No one is ready to call the Atlanta real estate market healthy, but data shows one segment that appears to be. Data indicates that sellers now have the upper hand in the under-$100K market and most of the under-$200K market as well. This is due primarily to the influence of "distressed sales" (i.e. foreclosures and short sales), the return of investors and continual low interest rates.
Chartmasters Services, LLC reports that distressed sales comprised 42.5% of all transactions for 1st qtr 2012. For 2011, they ranged from 38.9% to 42.5%, the latter being the same for both the '11 and '12 Q1's. Dunwoody had the lowest presence at 8.1%, followed by Buckhead at 14.6%. Highest honors go to SE Gwinnett County at 66.1% followed by NE Forsyth County with 58.0%.

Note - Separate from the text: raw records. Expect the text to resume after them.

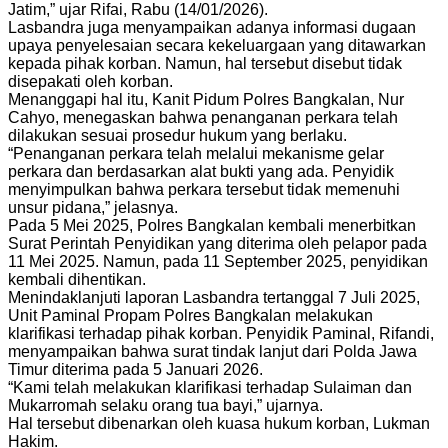
Jatim,” ujar Rifai, Rabu (14/01/2026).
Lasbandra juga menyampaikan adanya informasi dugaan
upaya penyelesaian secara kekeluargaan yang ditawarkan
kepada pihak korban. Namun, hal tersebut disebut tidak
disepakati oleh korban.
Menanggapi hal itu, Kanit Pidum Polres Bangkalan, Nur
Cahyo, menegaskan bahwa penanganan perkara telah
dilakukan sesuai prosedur hukum yang berlaku.
“Penanganan perkara telah melalui mekanisme gelar
perkara dan berdasarkan alat bukti yang ada. Penyidik
menyimpulkan bahwa perkara tersebut tidak memenuhi
unsur pidana,” jelasnya.
Pada 5 Mei 2025, Polres Bangkalan kembali menerbitkan
Surat Perintah Penyidikan yang diterima oleh pelapor pada
11 Mei 2025. Namun, pada 11 September 2025, penyidikan
kembali dihentikan.
Menindaklanjuti laporan Lasbandra tertanggal 7 Juli 2025,
Unit Paminal Propam Polres Bangkalan melakukan
klarifikasi terhadap pihak korban. Penyidik Paminal, Rifandi,
menyampaikan bahwa surat tindak lanjut dari Polda Jawa
Timur diterima pada 5 Januari 2026.
“Kami telah melakukan klarifikasi terhadap Sulaiman dan
Mukarromah selaku orang tua bayi,” ujarnya.
Hal tersebut dibenarkan oleh kuasa hukum korban, Lukman
Hakim.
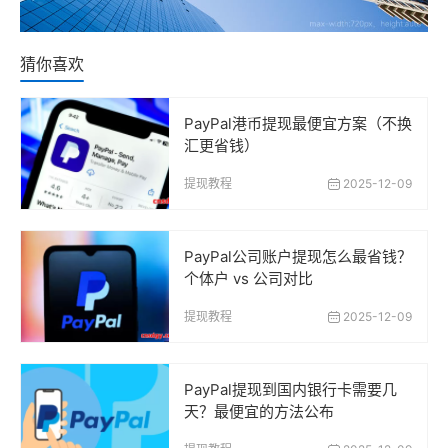
猜你喜欢
PayPal港币提现最便宜方案（不换
汇更省钱）
提现教程
2025-12-09
PayPal公司账户提现怎么最省钱？
个体户 vs 公司对比
提现教程
2025-12-09
PayPal提现到国内银行卡需要几
天？最便宜的方法公布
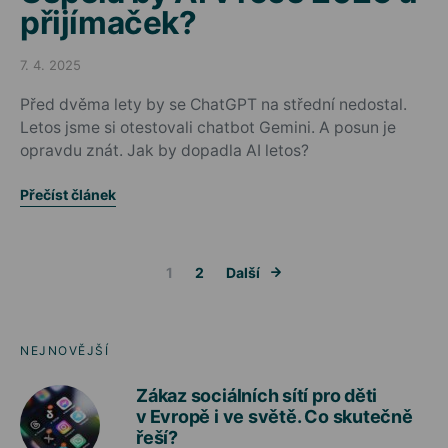
přijímaček?
7. 4. 2025
Posted on
Před dvěma lety by se ChatGPT na střední nedostal.
Letos jsme si otestovali chatbot Gemini. A posun je
opravdu znát. Jak by dopadla AI letos?
Přečíst článek
Stránkování 
1
2
Další
NEJNOVĚJŠÍ
Zákaz sociálních sítí pro děti
v Evropě i ve světě. Co skutečně
řeší?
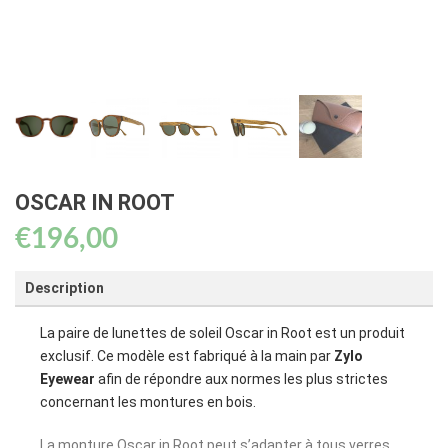
OSCAR IN ROOT
€
196,00
Description
La paire de lunettes de soleil Oscar in Root est un produit
exclusif. Ce modèle est fabriqué à la main par
Zylo
Eyewear
afin de répondre aux normes les plus strictes
concernant les montures en bois.
La monture Oscar in Root peut s’adapter à tous verres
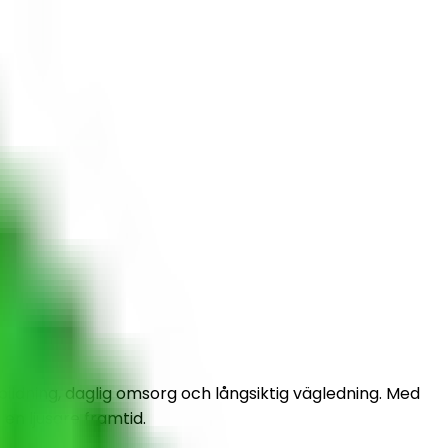
ildning, daglig omsorg och långsiktig vägledning. Med
en ljusare framtid.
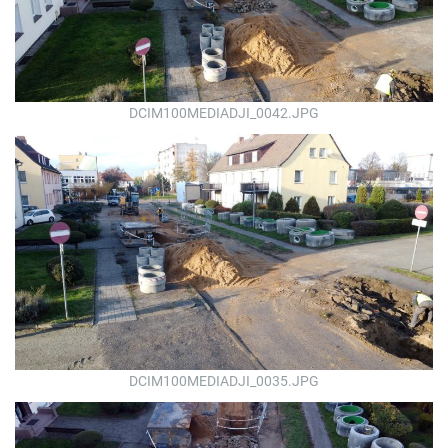
DCIM100MEDIADJI_0042.JPG
DCIM100MEDIADJI_0035.JPG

Perhaps unsurprisingly, almost 58% of Atlanta area sales under $100K were distressed. Between 100K-199K, 41.8% of sales were considered distressed. But every price point was affected, 20% of sales over $1M were distressed. The $100-$200k market is most active with first time buyers- 70.4% of ALL sales that occurred in the 1st quarter of 2012 were under $200K. This is likely due to increasing rents and exceptionally low interest rates, which are leading some folks to cautiously enter the market.

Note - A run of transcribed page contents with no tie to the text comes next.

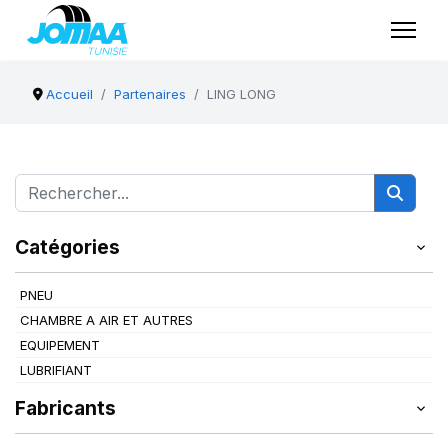
Accueil
Partenaires
LING LONG
Catégories
PNEU
CHAMBRE A AIR ET AUTRES
EQUIPEMENT
LUBRIFIANT
Fabricants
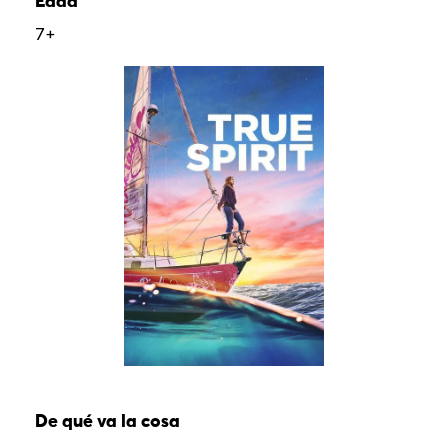
Edad
7+
De qué va la cosa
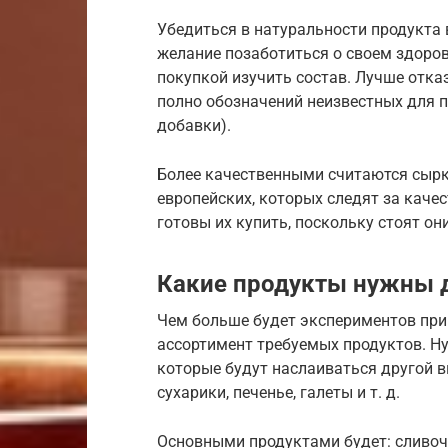
Убедиться в натуральности продукта 
желание позаботиться о своем здоров
покупкой изучить состав. Лучше отказ
полно обозначений неизвестных для п
добавки).
Более качественными считаются сырк
европейских, которых следят за качес
готовы их купить, поскольку стоят он
Какие продукты нужны д
Чем больше будет экспериментов при 
ассортимент требуемых продуктов. Н
которые будут наслаиваться другой ви
сухарики, печенье, галеты и т. д.
Основными продуктами будет: сливоч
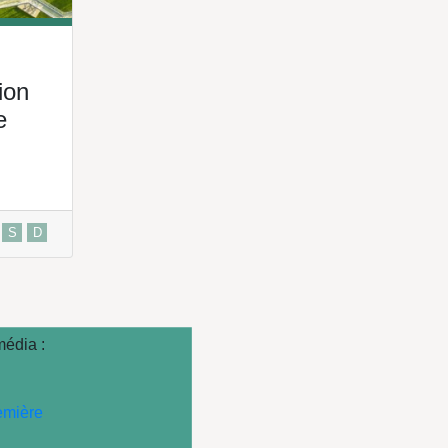
ion
e
S
D
média :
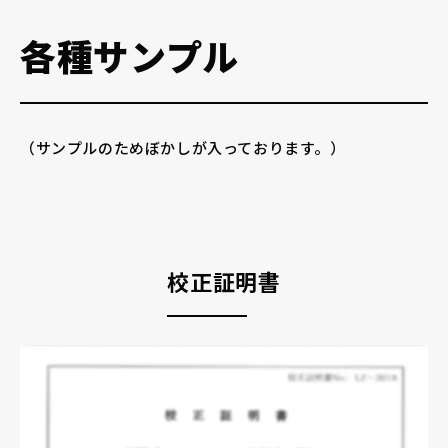
各種サンプル
（サンプルのためぼかしが入っております。）
校正証明書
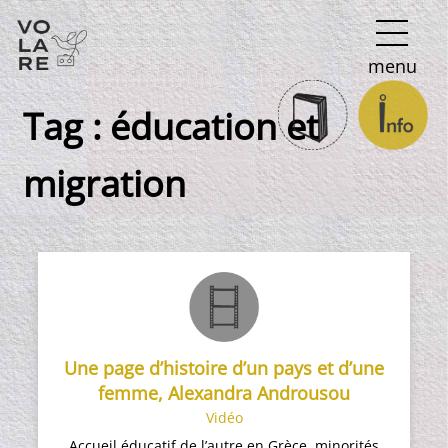
Navigation
menu
principale
Tag :
éducation et
migration
Une page d’histoire d’un pays et d’une
femme, Alexandra Androusou
Vidéo
Accueil éducatif de l’autre en Grèce, minorités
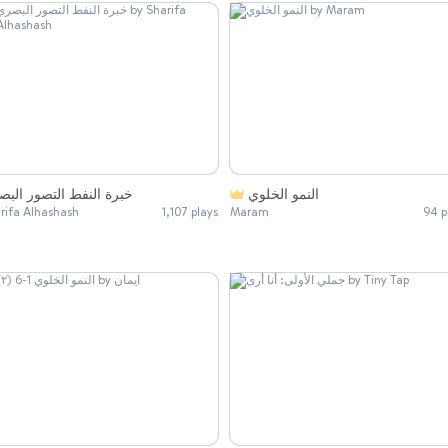
النمو الخلوي
خبرة النفط التصور الب
rifa Alhashash
1,107 plays
Maram
94 p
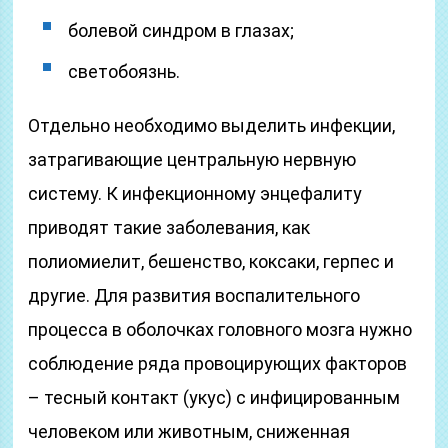
болевой синдром в глазах;
светобоязнь.
Отдельно необходимо выделить инфекции,
затрагивающие центральную нервную
систему. К инфекционному энцефалиту
приводят такие заболевания, как
полиомиелит, бешенство, коксаки, герпес и
другие. Для развития воспалительного
процесса в оболочках головного мозга нужно
соблюдение ряда провоцирующих факторов
– тесный контакт (укус) с инфицированным
человеком или животным, сниженная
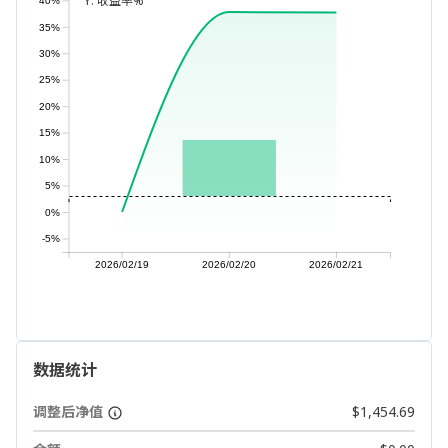
Y:
收益率%
40%
35%
30%
25%
20%
15%
10%
5%
0%
-5%
2026/02/19
2026/02/20
2026/02/21
数据统计
调整后净值
$1,454.69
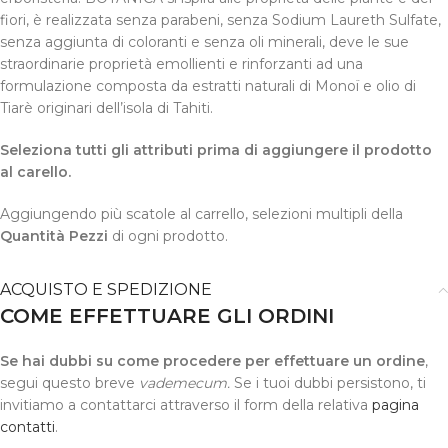
fiori, è realizzata senza parabeni, senza Sodium Laureth Sulfate,
senza aggiunta di coloranti e senza oli minerali, deve le sue
straordinarie proprietà emollienti e rinforzanti ad una
formulazione composta da estratti naturali di Monoï e olio di
Tiarè originari dell’isola di Tahiti.
Seleziona tutti gli attributi prima di aggiungere il prodotto
al carello.
Aggiungendo più scatole al carrello, selezioni multipli della
Quantità Pezzi
di ogni prodotto.
ACQUISTO E SPEDIZIONE
COME EFFETTUARE GLI ORDINI
Se hai dubbi su come procedere per effettuare un ordine
,
segui questo breve
vademecum.
Se i tuoi dubbi persistono, ti
invitiamo a contattarci attraverso il form della relativa
pagina
contatti
.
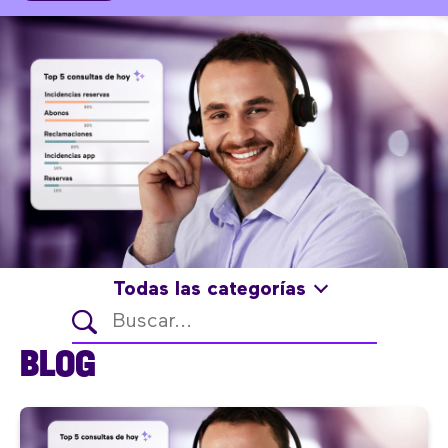
Todas las categorías
BLOG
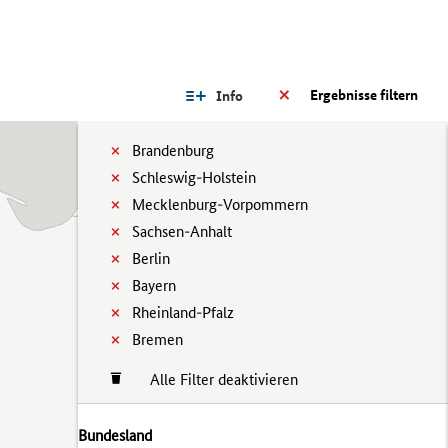
Ergebnisse filtern
Info
Brandenburg
Schleswig-Holstein
Mecklenburg-Vorpommern
Sachsen-Anhalt
Berlin
Bayern
Rheinland-Pfalz
Bremen
Alle Filter deaktivieren
Bundesland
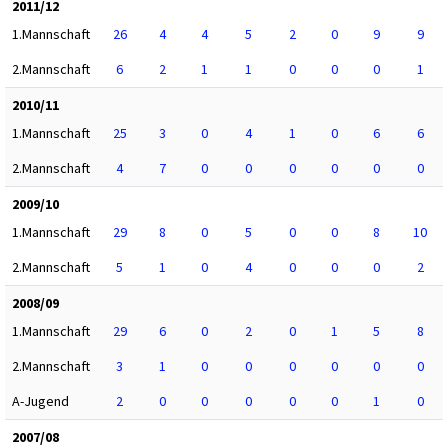
2011/12
1.Mannschaft
26
4
4
5
2
0
9
9
2.Mannschaft
6
2
1
1
0
0
0
1
2010/11
1.Mannschaft
25
3
0
4
1
0
6
6
2.Mannschaft
4
7
0
0
0
0
0
0
2009/10
1.Mannschaft
29
8
0
5
0
0
8
10
2.Mannschaft
5
1
0
4
0
0
0
2
2008/09
1.Mannschaft
29
6
0
2
0
1
5
8
2.Mannschaft
3
1
0
0
0
0
0
0
A-Jugend
2
0
0
0
0
0
1
0
2007/08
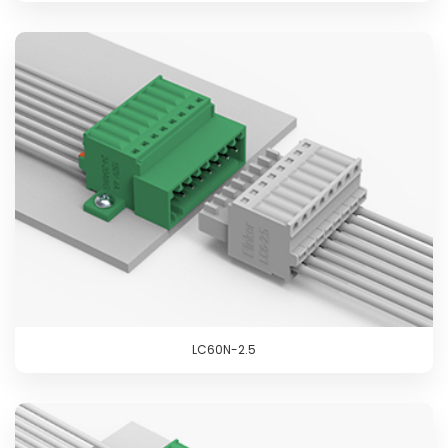
LC60N-2.5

Lower prices make for increased activity and sales in Q1 2012 were up 17.1% from the same time last year, and up 23.3% from 2010. The sub-$100K segment increased 30.6% as buyers focused on distressed inventory. This, however, is a double-edged sword, as an increase in the lower-priced sales results in a continual drop in median sale prices, something the national media loves to remind us of.

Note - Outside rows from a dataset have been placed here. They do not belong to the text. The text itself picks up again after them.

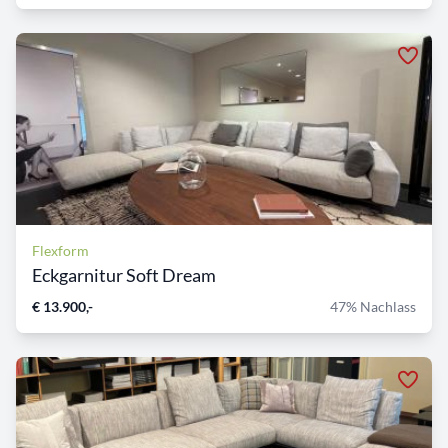
Flexform
Eckgarnitur Soft Dream
€ 13.900,-
47% Nachlass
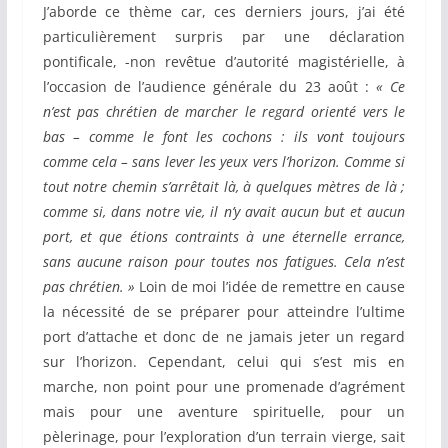
J’aborde ce thème car, ces derniers jours, j’ai été
particulièrement surpris par une déclaration
pontificale, -non revêtue d’autorité magistérielle, à
l’occasion de l’audience générale du 23 août :
« Ce
n’est pas chrétien de marcher le regard orienté vers le
bas – comme le font les cochons : ils vont toujours
comme cela – sans lever les yeux vers l’horizon. Comme si
tout notre chemin s’arrêtait là, à quelques mètres de là ;
comme si, dans notre vie, il n’y avait aucun but et aucun
port, et que étions contraints à une éternelle errance,
sans aucune raison pour toutes nos fatigues. Cela n’est
pas chrétien. »
Loin de moi l’idée de remettre en cause
la nécessité de se préparer pour atteindre l’ultime
port d’attache et donc de ne jamais jeter un regard
sur l’horizon. Cependant, celui qui s’est mis en
marche, non point pour une promenade d’agrément
mais pour une aventure spirituelle, pour un
pèlerinage, pour l’exploration d’un terrain vierge, sait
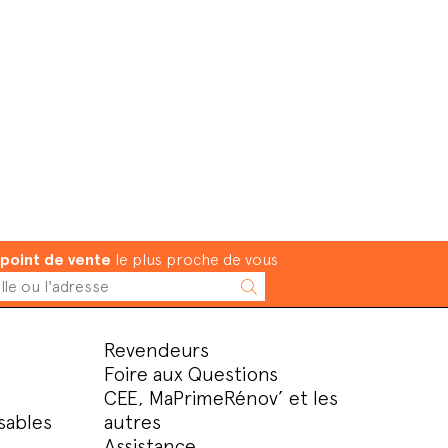
point de vente
le plus proche de vous
Revendeurs
Foire aux Questions
CEE, MaPrimeRénov’ et les
sables
autres
Assistance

Data shows that we have moved into a “seller’s market” sub-$100K for both distressed and “normal” homes and for distressed homes under $200K. This is where the majority of activity is with multiple offers, over-list price contracts and quick closings the norm. The major advantage that opportunistic Atlanta home buyers enjoyed over the last several years appears over, at least at this price point. Whether or not the stability at the ground floor can jump start other positive movement remains to be seen, but this seems at least a move in the right direction.